#### What you need to do
Every entry in the listing is to be reproduced exactly.

#### Working data
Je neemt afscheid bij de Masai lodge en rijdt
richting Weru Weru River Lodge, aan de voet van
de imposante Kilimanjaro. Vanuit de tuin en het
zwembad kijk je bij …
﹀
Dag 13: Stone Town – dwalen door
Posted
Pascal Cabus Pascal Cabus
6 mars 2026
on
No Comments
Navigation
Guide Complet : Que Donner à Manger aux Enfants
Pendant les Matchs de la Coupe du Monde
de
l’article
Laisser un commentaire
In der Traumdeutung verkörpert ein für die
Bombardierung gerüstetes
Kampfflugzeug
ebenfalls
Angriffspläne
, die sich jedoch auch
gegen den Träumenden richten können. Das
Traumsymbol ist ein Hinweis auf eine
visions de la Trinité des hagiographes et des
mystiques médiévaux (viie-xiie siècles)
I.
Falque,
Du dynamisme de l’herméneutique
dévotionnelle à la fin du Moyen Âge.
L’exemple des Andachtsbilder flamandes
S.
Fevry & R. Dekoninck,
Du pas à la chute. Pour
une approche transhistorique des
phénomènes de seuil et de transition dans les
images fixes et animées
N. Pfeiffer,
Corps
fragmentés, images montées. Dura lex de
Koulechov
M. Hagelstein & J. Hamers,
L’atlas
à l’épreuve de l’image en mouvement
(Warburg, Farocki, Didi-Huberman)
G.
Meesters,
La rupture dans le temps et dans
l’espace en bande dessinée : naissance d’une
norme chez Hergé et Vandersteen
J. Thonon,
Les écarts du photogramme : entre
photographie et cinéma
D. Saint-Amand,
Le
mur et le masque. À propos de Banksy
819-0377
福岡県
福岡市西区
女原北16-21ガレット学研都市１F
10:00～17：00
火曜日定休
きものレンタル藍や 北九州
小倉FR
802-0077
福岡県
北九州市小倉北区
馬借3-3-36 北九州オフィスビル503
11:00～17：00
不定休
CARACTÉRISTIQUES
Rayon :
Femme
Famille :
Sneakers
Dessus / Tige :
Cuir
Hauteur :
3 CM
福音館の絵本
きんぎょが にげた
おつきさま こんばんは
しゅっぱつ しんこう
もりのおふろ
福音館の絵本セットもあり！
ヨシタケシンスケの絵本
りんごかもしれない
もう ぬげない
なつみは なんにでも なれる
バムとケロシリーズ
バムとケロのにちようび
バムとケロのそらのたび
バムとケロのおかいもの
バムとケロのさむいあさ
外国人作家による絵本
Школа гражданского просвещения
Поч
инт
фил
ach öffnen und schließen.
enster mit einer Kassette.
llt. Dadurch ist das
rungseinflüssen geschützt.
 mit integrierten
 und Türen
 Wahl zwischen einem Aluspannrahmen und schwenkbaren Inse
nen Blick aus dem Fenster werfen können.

#### Your solution
Je neemt afscheid bij de Masai lodge en rijdt
richting Weru Weru River Lodge, aan de voet van
de imposante Kilimanjaro. Vanuit de tuin en het
zwembad kijk je bij …
﹀
Dag 13: Stone Town – dwalen door
Posted
Pascal Cabus Pascal Cabus
6 mars 2026
on
No Comments
Navigation
Guide Complet : Que Donner à Manger aux Enfants
Pendant les Matchs de la Coupe du Monde
de
l’article
Laisser un commentaire
In der Traumdeutung verkörpert ein für die
Bombardierung gerüstetes
Kampfflugzeug
ebenfalls
Angriffspläne
, die sich jedoch auch
gegen den Träumenden richten können. Das
Traumsymbol ist ein Hinweis auf eine
visions de la Trinité des hagiographes et des
mystiques médiévaux (viie-xiie siècles)
I.
Falque,
Du dynamisme de l’herméneutique
dévotionnelle à la fin du Moyen Âge.
L’exemple des Andachtsbilder flamandes
S.
Fevry & R. Dekoninck,
Du pas à la chute. Pour
une approche transhistorique des
phénomènes de seuil et de transition dans les
images fixes et animées
N. Pfeiffer,
Corps
fragmentés, images montées. Dura lex de
Koulechov
M. Hagelstein & J. Hamers,
L’atlas
à l’épreuve de l’image en mouvement
(Warburg, Farocki, Didi-Huberman)
G.
Meesters,
La rupture dans le temps et dans
l’espace en bande dessinée : naissance d’une
norme chez Hergé et Vandersteen
J. Thonon,
Les écarts du photogramme : entre
photographie et cinéma
D. Saint-Amand,
Le
mur et le masque. À propos de Banksy
819-0377
福岡県
福岡市西区
女原北16-21ガレット学研都市１F
10:00～17：00
火曜日定休
きものレンタル藍や 北九州
小倉FR
802-0077
福岡県
北九州市小倉北区
馬借3-3-36 北九州オフィスビル503
11:00～17：00
不定休
CARACTÉRISTIQUES
Rayon :
Femme
Famille :
Sneakers
Dessus / Tige :
Cuir
Hauteur :
3 CM
福音館の絵本
きんぎょが にげた
おつきさま こんばんは
しゅっぱつ しんこう
もりのおふろ
福音館の絵本セットもあり！
ヨシタケシンスケの絵本
りんごかもしれない
もう ぬげない
なつみは なんにでも なれる
バムとケロシリーズ
バムとケロのにちようび
バムとケロのそらのたび
バムとケロのおかいもの
バムとケロのさむいあさ
外国人作家による絵本
Школа гражданского просвещения
Поч
инт
фил
ach öffnen und schließen.
enster mit einer Kassette.
llt. Dadurch ist das
rungseinflüssen geschützt.
 mit integrierten
 und Türen
 Wahl zwischen einem Aluspannrahmen und schwenkbaren Inse
nen Blick aus dem Fenster werfen können.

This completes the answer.